Saved entries:
_ _ _ _ _

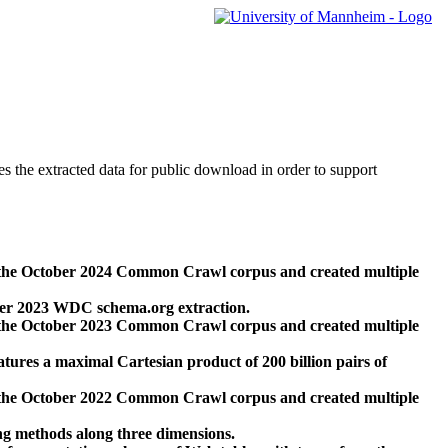
des the extracted data for public download in order to support
 the October 2024 Common Crawl corpus and created multiple
ber 2023 WDC schema.org extraction.
 the October 2023 Common Crawl corpus and created multiple
res a maximal Cartesian product of 200 billion pairs of
 the October 2022 Common Crawl corpus and created multiple
ng methods along three dimensions.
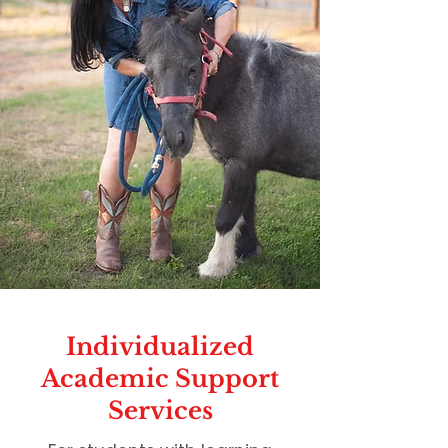
Individualized
Academic Support
Services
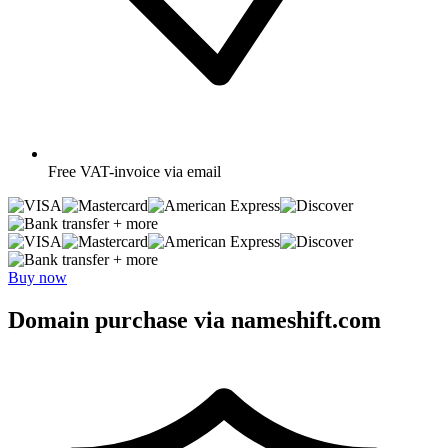
Free
VAT-invoice via email
+ more
+ more
Buy now
Domain purchase via nameshift.com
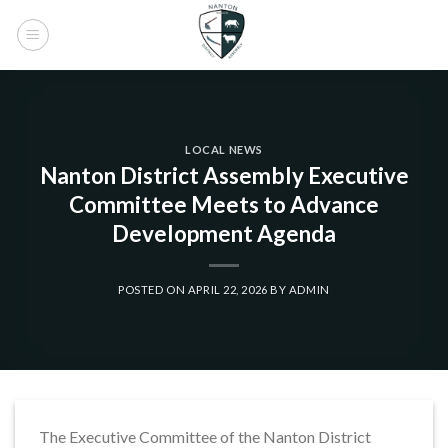
Skip
to
content
LOCAL NEWS
Nanton District Assembly Executive
Committee Meets to Advance
Development Agenda
POSTED ON
APRIL 22, 2026
BY
ADMIN
The Executive Committee of the Nanton District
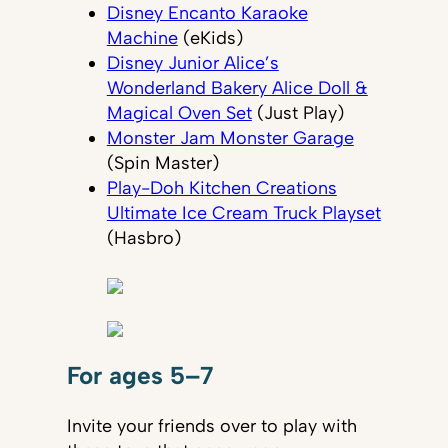
Disney Encanto Karaoke
Machine
(eKids)
Disney Junior Alice’s
Wonderland Bakery Alice Doll &
Magical Oven Set
(Just Play)
Monster Jam Monster Garage
(Spin Master)
Play-Doh Kitchen Creations
Ultimate Ice Cream Truck Playset
(Hasbro)
For ages 5–7
Invite your friends over to play with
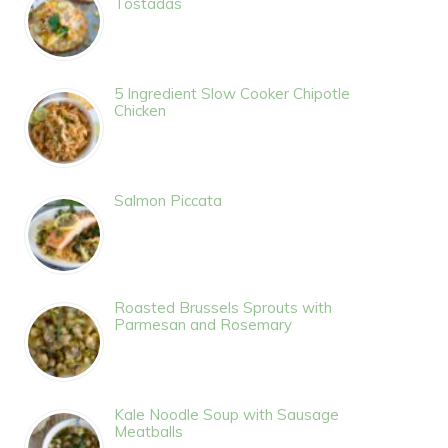
Tostadas
5 Ingredient Slow Cooker Chipotle
Chicken
Salmon Piccata
Roasted Brussels Sprouts with
Parmesan and Rosemary
Kale Noodle Soup with Sausage
Meatballs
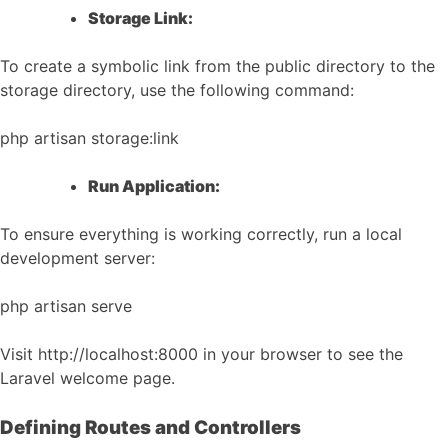
Storage Link:
To create a symbolic link from the public directory to the
storage directory, use the following command:
php artisan storage:link
Run Application:
To ensure everything is working correctly, run a local
development server:
php artisan serve
Visit http://localhost:8000 in your browser to see the
Laravel welcome page.
Defining Routes and Controllers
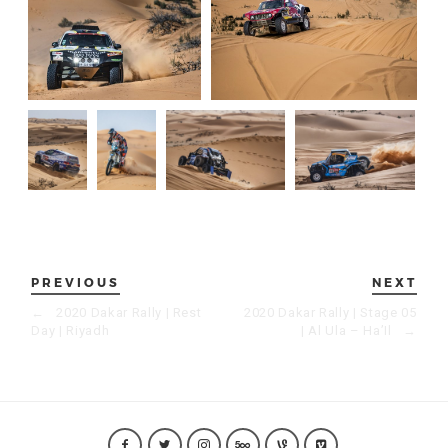
PREVIOUS
NEXT
←
2020 Dakar Rally | Rest
2020 Dakar Rally | Stage 05
Day | Riyadh
| Al Ula – Ha’Il
→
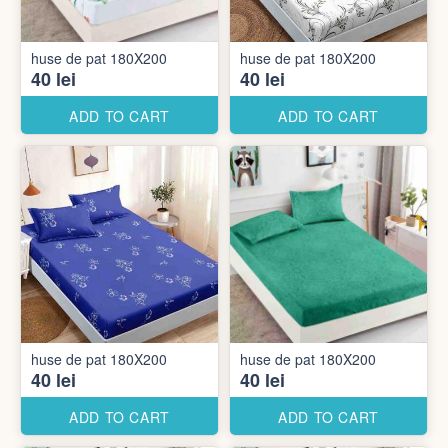
huse de pat 180X200
huse de pat 180X200
40 lei
40 lei
ADD TO CART
ADD TO CART
huse de pat 180X200
huse de pat 180X200
40 lei
40 lei
ADD TO CART
ADD TO CART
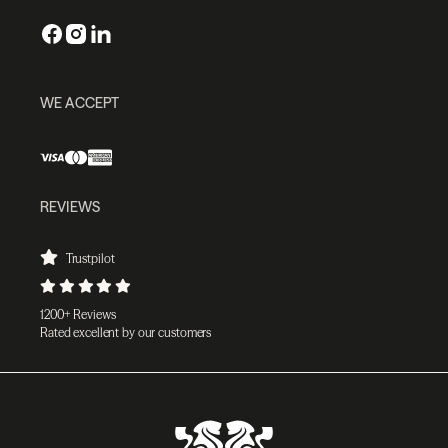
WE ACCEPT
REVIEWS
Trustpilot
1200+ Reviews
Rated excellent by our customers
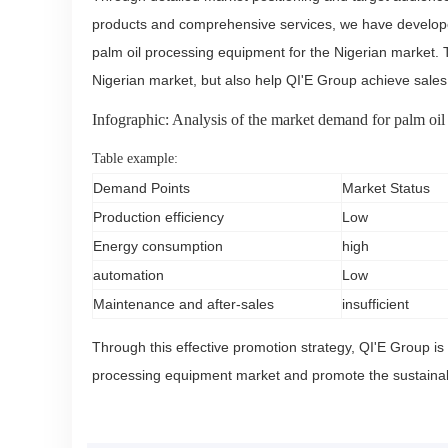
products and comprehensive services, we have developed
palm oil processing equipment for the Nigerian market. 
Nigerian market, but also help QI'E Group achieve sale
Infographic: Analysis of the market demand for palm oil
Table example:
Demand Points
Market Status
Production efficiency
Low
Energy consumption
high
automation
Low
Maintenance and after-sales
insufficient
Through this effective promotion strategy, QI'E Group is a
processing equipment market and promote the sustainab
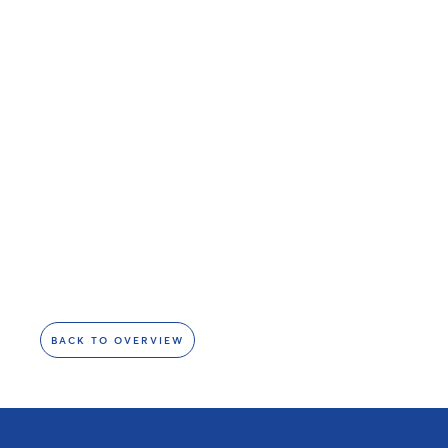
BACK TO OVERVIEW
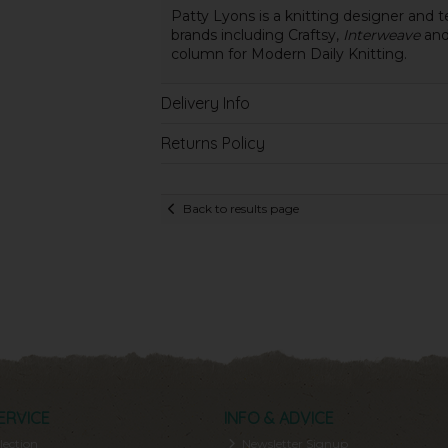
Patty Lyons is a knitting designer and t
brands including Craftsy,
Interweave
an
column for Modern Daily Knitting.
Delivery Info
Returns Policy
Back to results page
ERVICE
INFO & ADVICE
lection
Newsletter Signup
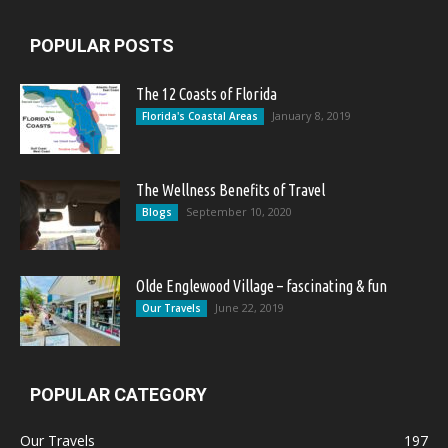
POPULAR POSTS
The 12 Coasts of Florida
January 8, 2019
Florida's Coastal Areas
The Wellness Benefits of Travel
September 10, 2020
Blogs
Olde Englewood Village – fascinating & fun
June 22, 2019
Our Travels
POPULAR CATEGORY
Our Travels
197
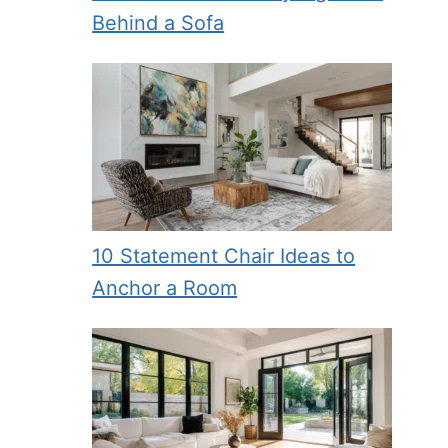
Behind a Sofa
10 Statement Chair Ideas to
Anchor a Room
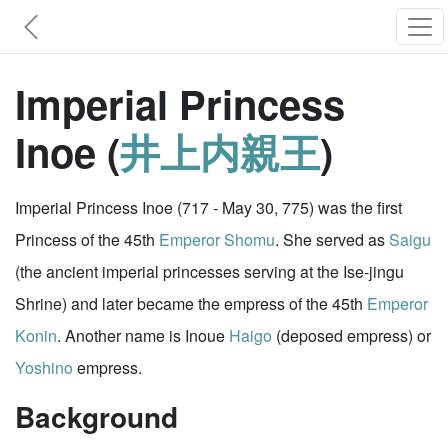
Imperial Princess
Inoe (
井上内親王
)
Imperial Princess Inoe (717 - May 30, 775) was the first
Princess of the 45th
Emperor Shomu
. She served as
Saigu
(the ancient imperial princesses serving at the Ise-jingu
Shrine) and later became the empress of the 45th
Emperor
Konin
. Another name is Inoue
Haigo
(deposed empress) or
Yoshino
empress.
Background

_ _ _ _ _

_WHAT THE TASK REQUIRES_
For the word "public", tally the lines above that hold it and answer with the number alone.

_YOUR RESPONSE_
2